This means that braces have two meanings in JavaScript. At the start of a statement, they start a block of statements. In any other position, they describe an object. Fortunately, it is rarely useful to start a statement with an object in braces, so the ambiguity between these two is not much of a problem.

Reading a property that doesn't exist will give you the value undefined.

It is possible to assign a value to a property expression with the = operator. This will replace the property's value if it already existed or create a new property on the object if it didn't.

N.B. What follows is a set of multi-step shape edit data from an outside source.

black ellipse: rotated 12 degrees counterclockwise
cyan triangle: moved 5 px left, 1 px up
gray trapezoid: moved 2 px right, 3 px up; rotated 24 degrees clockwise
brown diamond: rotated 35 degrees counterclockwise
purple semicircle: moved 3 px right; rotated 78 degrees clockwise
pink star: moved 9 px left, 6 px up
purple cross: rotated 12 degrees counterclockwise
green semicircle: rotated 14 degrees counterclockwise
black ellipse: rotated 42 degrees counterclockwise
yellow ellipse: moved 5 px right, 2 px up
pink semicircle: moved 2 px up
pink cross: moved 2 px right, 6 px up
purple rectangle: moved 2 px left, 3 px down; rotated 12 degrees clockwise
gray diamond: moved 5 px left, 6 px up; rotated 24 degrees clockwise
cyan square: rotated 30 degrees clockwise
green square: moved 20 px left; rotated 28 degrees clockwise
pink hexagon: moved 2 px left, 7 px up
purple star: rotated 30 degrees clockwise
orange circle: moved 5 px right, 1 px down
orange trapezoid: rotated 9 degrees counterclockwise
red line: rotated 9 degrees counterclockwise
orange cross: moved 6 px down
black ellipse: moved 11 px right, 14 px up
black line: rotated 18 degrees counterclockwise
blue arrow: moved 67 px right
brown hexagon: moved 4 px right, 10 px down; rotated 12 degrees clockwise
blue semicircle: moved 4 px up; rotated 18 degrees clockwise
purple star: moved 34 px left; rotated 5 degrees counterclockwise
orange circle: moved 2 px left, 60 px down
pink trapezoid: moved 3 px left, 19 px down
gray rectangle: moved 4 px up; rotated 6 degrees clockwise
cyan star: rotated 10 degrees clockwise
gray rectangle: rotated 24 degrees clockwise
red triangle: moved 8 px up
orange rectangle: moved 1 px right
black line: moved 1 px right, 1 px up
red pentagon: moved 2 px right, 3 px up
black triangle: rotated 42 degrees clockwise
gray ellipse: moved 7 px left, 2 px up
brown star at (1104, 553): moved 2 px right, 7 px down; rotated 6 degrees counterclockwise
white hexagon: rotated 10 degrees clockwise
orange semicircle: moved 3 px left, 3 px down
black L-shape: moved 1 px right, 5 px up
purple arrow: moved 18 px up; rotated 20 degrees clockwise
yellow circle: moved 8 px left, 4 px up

To briefly return to our tentacle model of bindings – property bindings are similar. They grasp values, but other bindings and properties might be holding onto those same values. You may think of objects as octopuses with any number of tentacles, each of which has a name tattooed on it.

The delete operator cuts off a tentacle from such an octopus. It is a unary operator that, when applied to an object property, will remove the named property from the object. This is not a common thing to do, but it is possible.

let anObject = {left: 1, right: 2};
console.log(anObject.left);
// → 1
delete anObject.left;
console.log(anObject.left);
// → undefined
console.log("left" in anObject);
// → false
console.log("right" in anObject);
// → true

The binary in operator, when applied to a string and an object, tells you whether that object has a property with that name. The difference between setting a property to undefined and actually deleting it is that, in the first case, the object still has the property (it just doesn't have a very interesting value), whereas in the second case the property is no longer present and in will return false.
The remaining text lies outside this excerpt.